L’ultima fotografia scattata dalla Commissione diritti umani del Senato sui Centri di identificazione ed espulsione in Italia risale a tre giorni fa, è aggiornata con i dati relativi al 2016, e mostra che la quota di persone distribuite sul continente o rispedite nel Paese d’origine è molto inferiore alla soglia programmata o perseguita dalle varie strategie governative. La più recente, annunciata dal Viminale, prevede il ritorno ai Cie, ma dalla relazione della commissione presieduta da Luigi Manconi, senatore del Pd come il ministro dell’Interno Marco Minniti, emerge una critica nemmeno troppo velata. Perché «proprio alla luce dell’elevatissima percentuale di persone identificate all’interno degli hotspot e alla disponibilità immediata di dati anagrafici e impronte digitali in una banca-dati condivisa da tutte le forze di polizia degli Stati membri, la funzione istituzionale dei Cie risulta residuale se non praticamente esaurita».

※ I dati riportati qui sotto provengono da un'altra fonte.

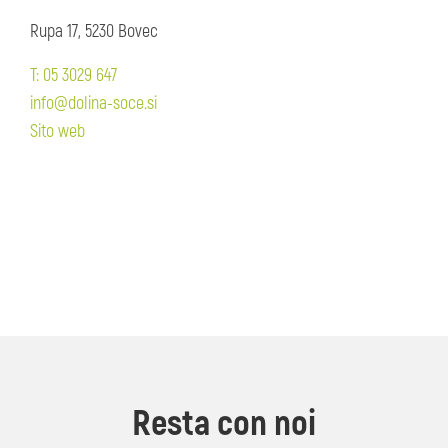
Rupa 17, 5230 Bovec
T: 05 3029 647
info@dolina-soce.si
Sito web
Resta con noi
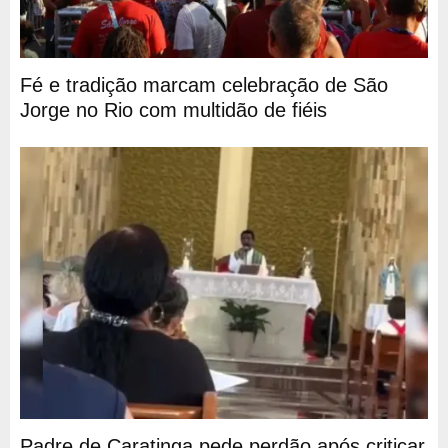
Fé e tradição marcam celebração de São
Jorge no Rio com multidão de fiéis
Padre de Caratinga pede perdão após criticar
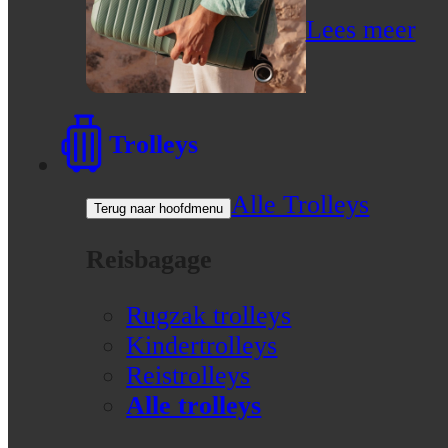
Lees meer
Trolleys
Alle Trolleys
Terug naar hoofdmenu
Reisbagage
Rugzak trolleys
Kindertrolleys
Reistrolleys
Alle trolleys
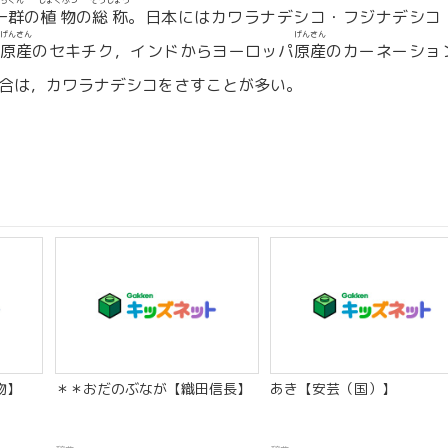
ちぐん
しょくぶつ
そうしょう
一群
の
植物
の
総称
。日本にはカワラナデシコ・フジナデシコ
げんさん
げんさん
原産
のセキチク，インドからヨーロッパ
原産
のカーネーショ
合は，カワラナデシコをさすことが多い。
物】
＊＊おだのぶなが【織田信長】
あき【安芸（国）】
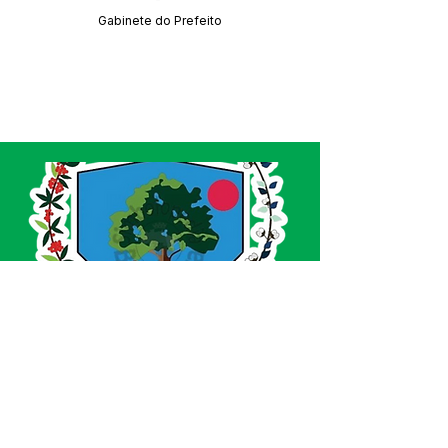
Gabinete do Prefeito
SERVIÇO DE ATENDIMENTO AO CIDADÃO 
(SIC) E OUVIDORIA
Prefeitura de Acrelândia - Estado do Acre
CNPJ 
84.306.737/0001-27
💻Acesso online: 
SIC 
| 
Fale Conosco
 | 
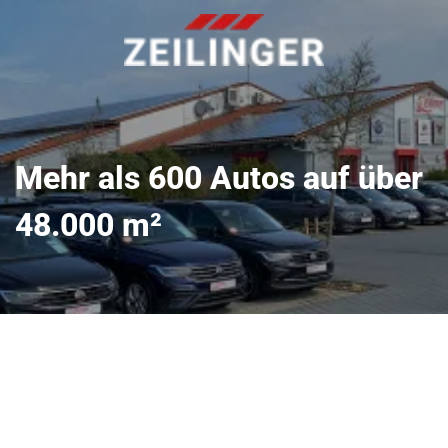
Mehr als 600 Autos auf über
48.000 m²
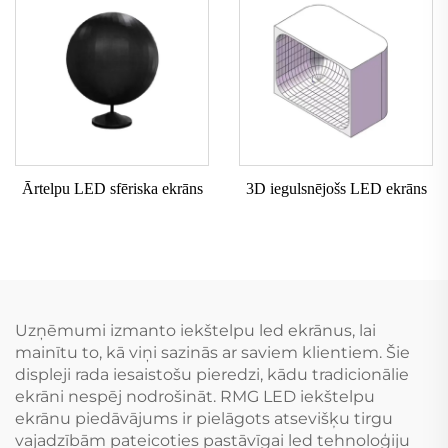
Ārtelpu LED sfēriska ekrāns
3D iegulsnējošs LED ekrāns
Uzņēmumi izmanto iekštelpu led ekrānus, lai
mainītu to, kā viņi sazinās ar saviem klientiem. Šie
displeji rada iesaistošu pieredzi, kādu tradicionālie
ekrāni nespēj nodrošināt. RMG LED iekštelpu
ekrānu piedāvājums ir pielāgots atsevišķu tirgu
vajadzībām pateicoties pastāvīgai led tehnoloģiju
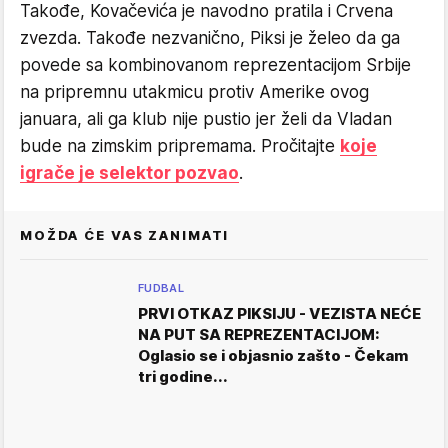
Takođe, Kovačevića je navodno pratila i Crvena
zvezda. Takođe nezvanično, Piksi je želeo da ga
povede sa kombinovanom reprezentacijom Srbije
na pripremnu utakmicu protiv Amerike ovog
januara, ali ga klub nije pustio jer želi da Vladan
bude na zimskim pripremama. Pročitajte
koje
igrače je selektor pozvao
.
MOŽDA ĆE VAS ZANIMATI
FUDBAL
PRVI OTKAZ PIKSIJU - VEZISTA NEĆE
NA PUT SA REPREZENTACIJOM:
Oglasio se i objasnio zašto - Čekam
tri godine...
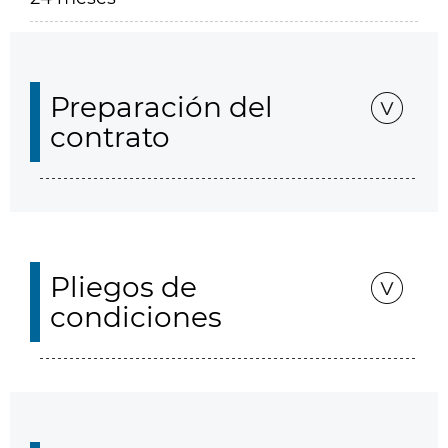
Preparación del
contrato
Pliegos de
condiciones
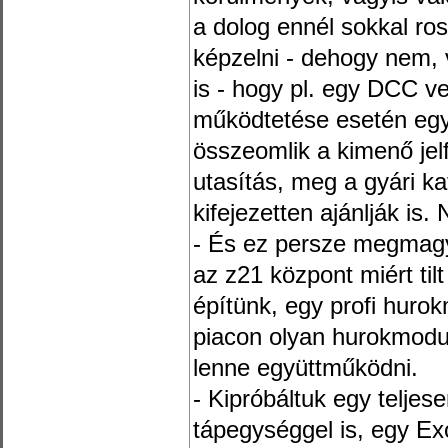
a dolog ennél sokkal ro
képzelni - dehogy nem, v
is - hogy pl. egy DCC ve
működtetése esetén egy-
összeomlik a kimenő jel
utasítás, meg a gyári ka
kifejezetten ajánlják is
- És ez persze megmagya
az z21 központ miért til
építünk, egy profi hurok
piacon olyan hurokmodu
lenne együttműködni.
- Kipróbáltuk egy teljes
tápegységgel is, egy Ex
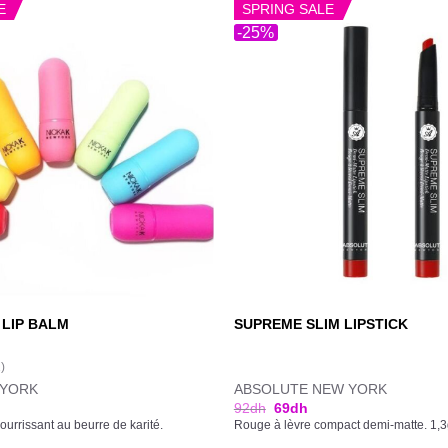
E
SPRING SALE
-25%
 LIP BALM
SUPREME SLIM LIPSTICK
1)
 YORK
ABSOLUTE NEW YORK
92
dh
69
dh
urrissant au beurre de karité.
Rouge à lèvre compact demi-matte. 1,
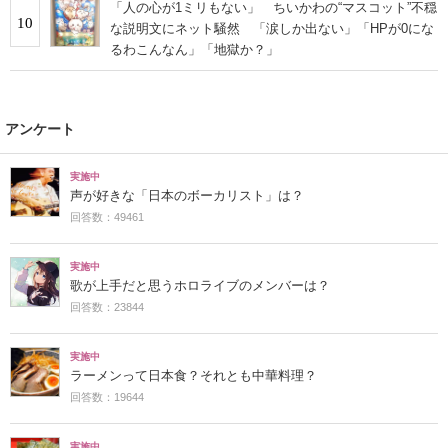
「人の心が1ミリもない」 ちいかわの“マスコット”不穏
10
な説明文にネット騒然 「涙しか出ない」「HPが0にな
るわこんなん」「地獄か？」
アンケート
実施中
声が好きな「日本のボーカリスト」は？
回答数：49461
実施中
歌が上手だと思うホロライブのメンバーは？
回答数：23844
実施中
ラーメンって日本食？それとも中華料理？
回答数：19644
実施中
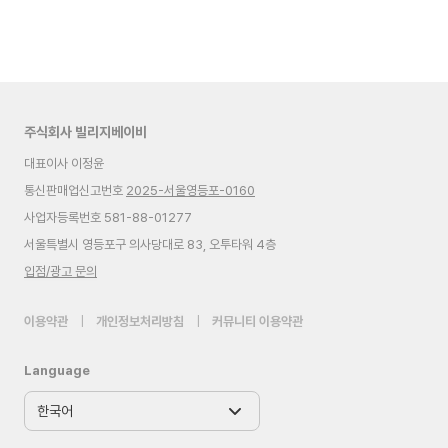
주식회사 빌리지베이비
대표이사 이정윤
통신판매업신고번호
2025-서울영등포-0160
사업자등록번호 581-88-01277
서울특별시 영등포구 의사당대로 83, 오투타워 4층
입점/광고 문의
이용약관
|
개인정보처리방침
|
커뮤니티 이용약관
Language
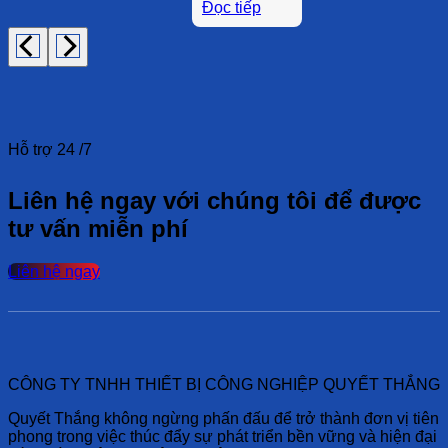
Đọc tiếp
Hỗ trợ 24 /7
Liên hệ ngay với chúng tôi để được
tư vấn miễn phí
Liên hệ ngay
CÔNG TY TNHH THIẾT BỊ CÔNG NGHIỆP QUYẾT THẮNG
Quyết Thắng không ngừng phấn đấu để trở thành đơn vị tiên
phong trong việc thúc đẩy sự phát triển bền vững và hiện đại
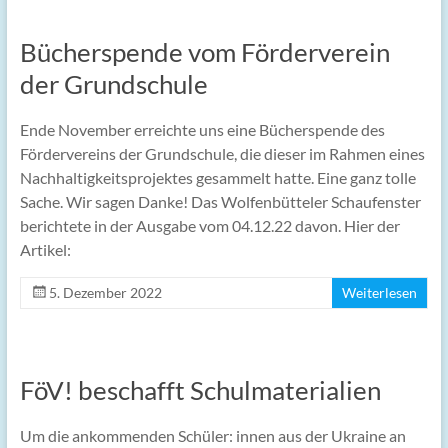
Bücherspende vom Förderverein
der Grundschule
Ende November erreichte uns eine Bücherspende des
Fördervereins der Grundschule, die dieser im Rahmen eines
Nachhaltigkeitsprojektes gesammelt hatte. Eine ganz tolle
Sache. Wir sagen Danke! Das Wolfenbütteler Schaufenster
berichtete in der Ausgabe vom 04.12.22 davon. Hier der
Artikel:
5. Dezember 2022
Weiterlesen
FöV! beschafft Schulmaterialien
Um die ankommenden Schüler: innen aus der Ukraine an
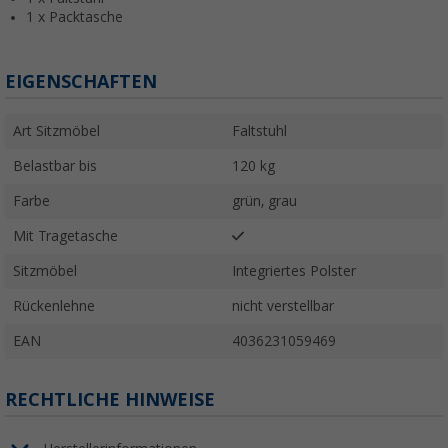
1 x Packtasche
EIGENSCHAFTEN
Art Sitzmöbel
Faltstuhl
Belastbar bis
120 kg
Farbe
grün, grau
Mit Tragetasche
Sitzmöbel
Integriertes Polster
Rückenlehne
nicht verstellbar
EAN
4036231059469
RECHTLICHE HINWEISE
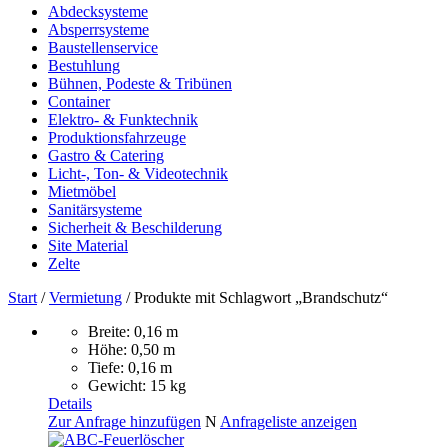
Abdecksysteme
Absperrsysteme
Baustellenservice
Bestuhlung
Bühnen, Podeste & Tribünen
Container
Elektro- & Funktechnik
Produktionsfahrzeuge
Gastro & Catering
Licht-, Ton- & Videotechnik
Mietmöbel
Sanitärsysteme
Sicherheit & Beschilderung
Site Material
Zelte
Start
/
Vermietung
/ Produkte mit Schlagwort „Brandschutz“
Breite: 0,16 m
Höhe: 0,50 m
Tiefe: 0,16 m
Gewicht: 15 kg
Details
Zur Anfrage hinzufügen
N
Anfrageliste anzeigen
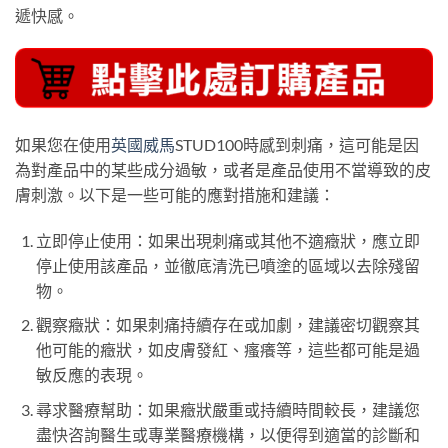
遞快感。
如果您在使用
英國威馬
STUD100時感到刺痛，這可能是因
為對產品中的某些成分過敏，或者是產品使用不當導致的皮
膚刺激。以下是一些可能的應對措施和建議：
立即停止使用：如果出現刺痛或其他不適癥狀，應立即
停止使用該產品，並徹底清洗已噴塗的區域以去除殘留
物。
觀察癥狀：如果刺痛持續存在或加劇，建議密切觀察其
他可能的癥狀，如皮膚發紅、瘙癢等，這些都可能是過
敏反應的表現。
尋求醫療幫助：如果癥狀嚴重或持續時間較長，建議您
盡快咨詢醫生或專業醫療機構，以便得到適當的診斷和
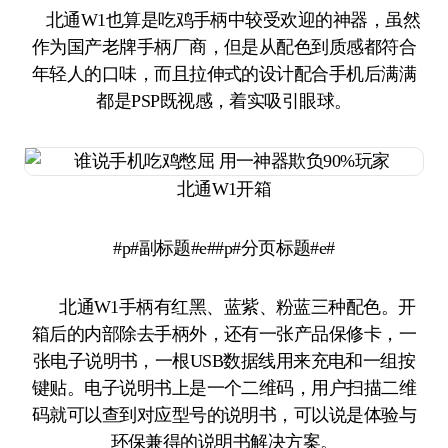
北通W1也算是吃鸡手柄中较受欢迎的神器，虽然
作为国产老牌手柄厂商，但是从配色到质感都符合
年轻人的口味，而且拉伸式的设计配合手机后满满
都是PSP既视感，着实吸引眼球。
北通W1开箱
#p#副标题#e##p#分页标题#e#
北通W1手柄有红黑、蓝紫、粉蓝三种配色。开
箱后的内部除去手柄外，还有一张产品保修卡，一
张电子说明书，一根USB数据线用来充电和一组按
键贴。电子说明书上是一个二维码，用户扫描二维
码就可以查到对应型号的说明书，可以说是体验与
环保兼得的说明书解决方案。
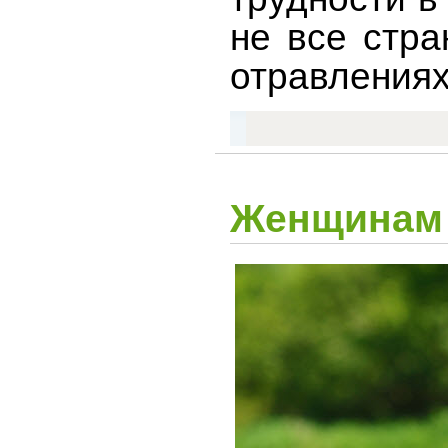
не все стр
отравлениях
Женщинам 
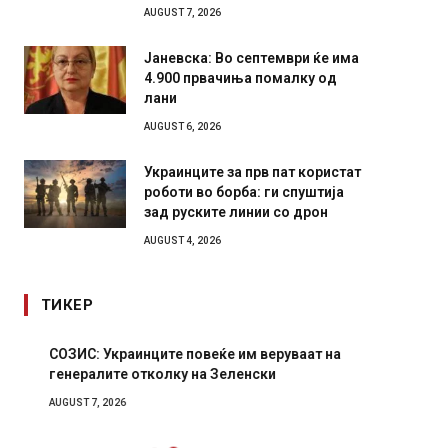
AUGUST 7, 2026
Јаневска: Во септември ќе има
4.900 првачиња помалку од
лани
AUGUST 6, 2026
Украинците за прв пат користат
роботи во борба: ги спуштија
зад руските линии со дрон
AUGUST 4, 2026
ТИКЕР
СОЗИС: Украинците повеќе им веруваат на
Рачна 
генералите отколку на Зеленски
главни
локали
AUGUST 7, 2026
AUGUST 6,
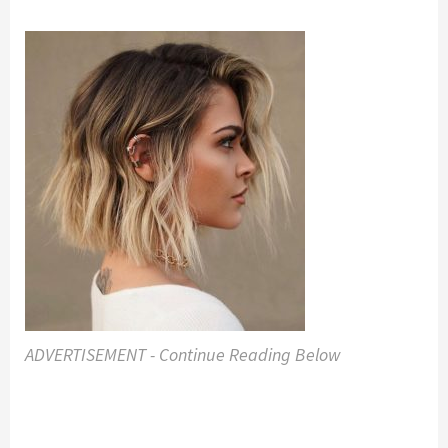
ADVERTISEMENT - Continue Reading Below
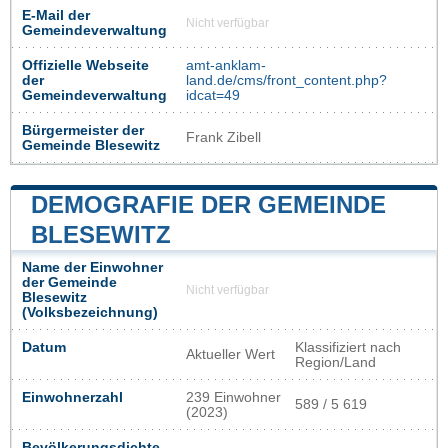
E-Mail der
Nicht verfügbar
Gemeindeverwaltung
Offizielle Webseite
amt-anklam-
der
land.de/cms/front_content.php?
Gemeindeverwaltung
idcat=49
Bürgermeister der
Frank Zibell
Gemeinde Blesewitz
DEMOGRAFIE DER GEMEINDE
BLESEWITZ
Name der Einwohner
der Gemeinde
Nicht verfügbar
Blesewitz
(Volksbezeichnung)
Datum
Klassifiziert nach
Aktueller Wert
Region/Land
Einwohnerzahl
239 Einwohner
589 / 5 619
(2023)
Bevölkerungsdichte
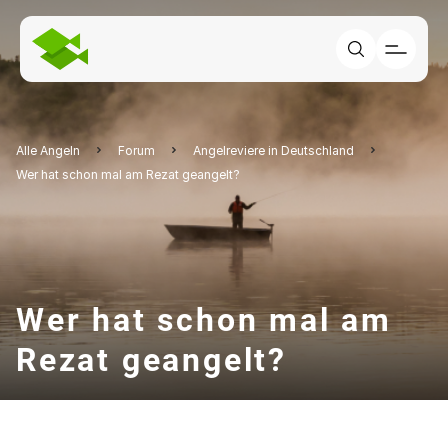
Alle Angeln
Forum
Angelreviere in Deutschland
Wer hat schon mal am Rezat geangelt?
Wer hat schon mal am
Rezat geangelt?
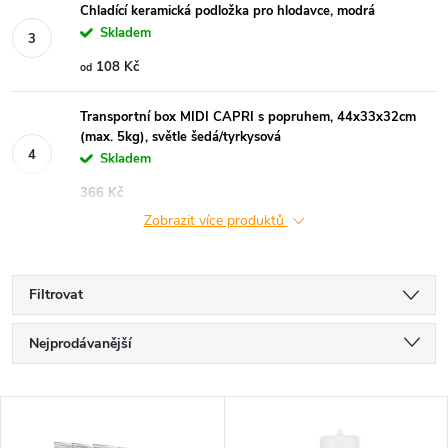
Chladící keramická podložka pro hlodavce, modrá
Skladem
108 Kč
od
Transportní box MIDI CAPRI s popruhem, 44x33x32cm
(max. 5kg), světle šedá/tyrkysová
Skladem
366 Kč
Zobrazit více produktů
Filtrovat
Ř
Nejprodávanější
a
Nejlevnější
V
Nejdražší
z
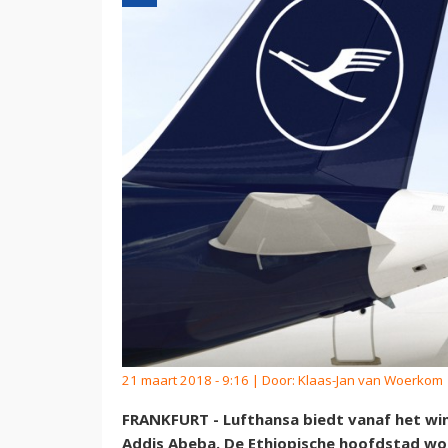
21 maart 2018 - 9:16 | Door:
Klaas-Jan van Woerkom
FRANKFURT - Lufthansa biedt vanaf het win
Addis Abeba. De Ethiopische hoofdstad wo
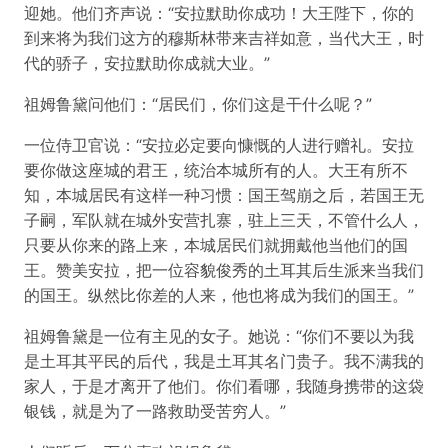
迎她。他们齐声说：“安拉默助你成功！大王陛下，你的
到来将为我们这方的穆斯林带来吉祥如意，当代大王，时
代的骄子，安拉默助你成就大业。”
祖姆鲁黛问他们：“居民们，你们这是干什么呢？”
一位侍卫官说：“安拉必定要向慷慨的人进行赠礼。安拉
要你做这座城的君王，统治本城所有的人。大王有所不
知，本城居民有这样一种习惯：国王驾崩之后，若国王无
子嗣，军队就在城外安营扎寨，驻上三天，不管什么人，
只要从你来的路上来，本城居民们就拥戴他当他们的国
王。赞美安拉，把一位容貌俊秀的土耳其后生派来当我们
的国王。纵然比你差的人来，他也将成为我们的国王。”
祖姆鲁黛是一位有主见的女子。她说：“你们不要以为我
是土耳其平民的后代，我是土耳其名门贵子。我不满我的
家人，于是才离开了他们。你们看哪，我随身携带的这袋
银钱，就是为了一路救助受苦穷人。”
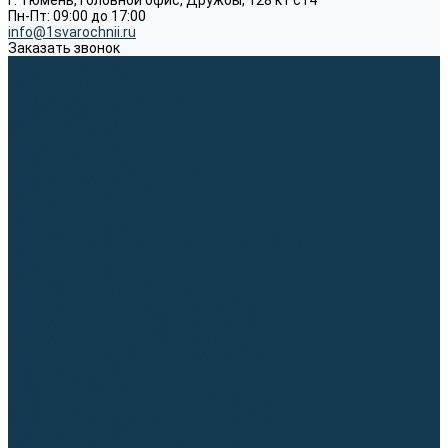
г. Тюмень, Головной офис, Дружбы, 128 к1 ст4
Пн-Пт: 09:00 до 17:00
info@1svarochnii.ru
Заказать звонок
Каталог товаров
Сварочные аппараты
Полуавтоматы (MIG-MAG)
Инверторы (MMA)
Аргонодуговые (TIG)
Выпрямители, реостаты
Точечная (SPOT)
Материалы для сварочных работ
Сварочная проволока
Электроды
Присадочные прутки
Вольфрамовые электроды (неплавящиеся)
Припои
Сварочные горелки
MIG горелки для полуавтомата
TIG горелки для аргонодуговой сварки
Расходные части к горелкам MIG-MAG
Расходные части к горелкам TIG
Запчасти и комплектующие для сварки
Комплектующие ММА
Клеммы заземления
Кабельная продукция (вилки, розетки)
Аксессуары для автоматической сварки
Комплектующие SPOT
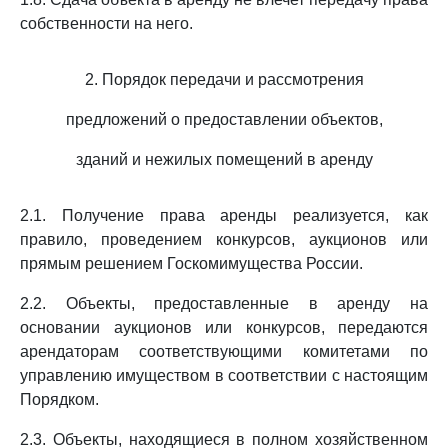
собственности на него.
2. Порядок передачи и рассмотрения
предложений о предоставлении объектов,
зданий и нежилых помещений в аренду
2.1. Получение права аренды реализуется, как
правило, проведением конкурсов, аукционов или
прямым решением Госкомимущества России.
2.2. Объекты, предоставленные в аренду на
основании аукционов или конкурсов, передаются
арендаторам соответствующими комитетами по
управлению имуществом в соответствии с настоящим
Порядком.
2.3. Объекты, находящиеся в полном хозяйственном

La difficoltà nei rimpatri
Insomma, se tra i migranti si vogliono cercare e fermare in tempo i potenziali terroristi o le persone considerate pericolose perché hanno già commesso reati, è un problema di polizia e di coordinamento tra apparati, soprattutto a livello europeo; non di identificazione. E nemmeno di espulsione, visto l’esito di quella ordinata — prima in Italia e poi in Germania — nei confronti di Anis Amri, lo stragista di Berlino. «L’analisi dei dati conferma le difficoltà nell’eseguire i rimpatri e l’inefficacia dell’intero sistema di trattenimento ed espulsione degli stranieri irregolari», denuncia la relazione. Durante i primi nove mesi del 2016, su 1.968 persone passate dai Cie, ne sono state rispedite indietro solo 876, cioè meno della metà. E negli anni precedenti, quando i numeri erano più alti, si è sempre rimasti intorno alla soglia del 50 per cento. Gli altri diventano automaticamente irregolari.
Gli hotspot
Un’altra fabbrica di clandestini sono gli hotspot dove vengono raccolti i migranti prima dello smistamento secondo le indicazioni europee. Quelli che fanno domanda di asilo politico entrano in un circuito separato, mentre chi non lo chiede è destinato al rimpatrio. In teoria. Tra il settembre 2015 e il gennaio 2016, tra quelli sbarcati a Lampedusa 74 sono stati distribuiti nei Cie, mentre 775 (più del 18 per cento sul totale degli arrivi) hanno ricevuto l’ordine di lasciare il Paese entro sette giorni, verosimilmente non rispettato: «Di fatto sono destinati a rimanere irregolarmente sul territorio italiano, e a vivere e lavorare illegalmente e in condizioni estremamente precarie nel nostro Paese». I dati sull’hotspot di Taranto, relativi al periodo marzo-ottobre del 2016, riferiscono di 14.576 migranti transitati da quella struttura, di cui solo 5.048 (il 34 per cento) arrivati con gli sbarchi; gli altri «sono stati rintracciati sul territorio italiano e condotti a Taranto per essere identificati». Una pratica che secondo la Commissione «desta molte perplessità». Il 22 ottobre ne sono arrivati un centinaio da Milano, raccolti di notte intorno alla stazione; i successivi controlli hanno appurato che «alcuni avevano già avviato la procedura per la richiesta d’asilo, erano in possesso di regolare permesso di soggiorno e disponevano di un posto nel circuito di accoglienza». Anche a Taranto, come dagli altri Centri, chi non ha diritto all’asilo è destinato alla clandestinità. Nonostante la grande maggioranza aspiri a un lavoro, o già lo eserciti nelle pieghe nascoste della società. «C’è la tendenza a spingere verso l’illegalità criminale coloro che invece vorrebbero emergere nella legalità della regolarizzazione» spiega il presidente Manconi, per il quale una soluzione adeguata può essere cercata solo con adeguate politiche sociali.